*** Opening Excerpted data ***

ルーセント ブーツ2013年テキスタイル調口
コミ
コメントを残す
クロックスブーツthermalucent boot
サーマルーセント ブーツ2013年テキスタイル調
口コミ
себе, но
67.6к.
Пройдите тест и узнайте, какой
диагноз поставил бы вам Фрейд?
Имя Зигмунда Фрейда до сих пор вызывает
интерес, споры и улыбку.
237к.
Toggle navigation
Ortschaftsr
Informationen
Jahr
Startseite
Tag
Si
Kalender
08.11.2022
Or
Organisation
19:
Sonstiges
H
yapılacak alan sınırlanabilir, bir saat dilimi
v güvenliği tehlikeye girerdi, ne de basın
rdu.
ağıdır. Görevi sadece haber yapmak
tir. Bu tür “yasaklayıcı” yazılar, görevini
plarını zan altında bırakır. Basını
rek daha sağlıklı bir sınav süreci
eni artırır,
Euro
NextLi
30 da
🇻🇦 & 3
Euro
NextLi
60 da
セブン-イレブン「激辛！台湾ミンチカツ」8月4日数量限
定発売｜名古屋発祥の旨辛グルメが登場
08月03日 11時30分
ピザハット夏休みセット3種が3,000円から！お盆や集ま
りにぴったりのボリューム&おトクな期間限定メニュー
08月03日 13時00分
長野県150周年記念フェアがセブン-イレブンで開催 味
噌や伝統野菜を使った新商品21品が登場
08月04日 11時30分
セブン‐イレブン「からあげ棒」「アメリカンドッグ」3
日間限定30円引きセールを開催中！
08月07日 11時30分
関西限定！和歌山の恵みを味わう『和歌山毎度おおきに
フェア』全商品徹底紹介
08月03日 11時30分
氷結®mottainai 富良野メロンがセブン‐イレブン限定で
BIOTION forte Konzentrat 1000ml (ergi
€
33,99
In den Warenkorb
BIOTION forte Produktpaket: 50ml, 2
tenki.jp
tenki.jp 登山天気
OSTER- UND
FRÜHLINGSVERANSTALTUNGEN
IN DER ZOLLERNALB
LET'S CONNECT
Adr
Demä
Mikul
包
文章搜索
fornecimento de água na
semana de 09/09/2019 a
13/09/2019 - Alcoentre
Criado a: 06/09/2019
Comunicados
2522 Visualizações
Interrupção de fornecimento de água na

*** Closing Excerpted data ***

> Task description: Give back exactly the lines from the line holding "BIOTION forte Produktpaket: 50ml, 2" through the last line of the listing, including both.

> Solution for this task:
BIOTION forte Produktpaket: 50ml, 2
tenki.jp
tenki.jp 登山天気
OSTER- UND
FRÜHLINGSVERANSTALTUNGEN
IN DER ZOLLERNALB
LET'S CONNECT
Adr
Demä
Mikul
包
文章搜索
fornecimento de água na
semana de 09/09/2019 a
13/09/2019 - Alcoentre
Criado a: 06/09/2019
Comunicados
2522 Visualizações
Interrupção de fornecimento de água na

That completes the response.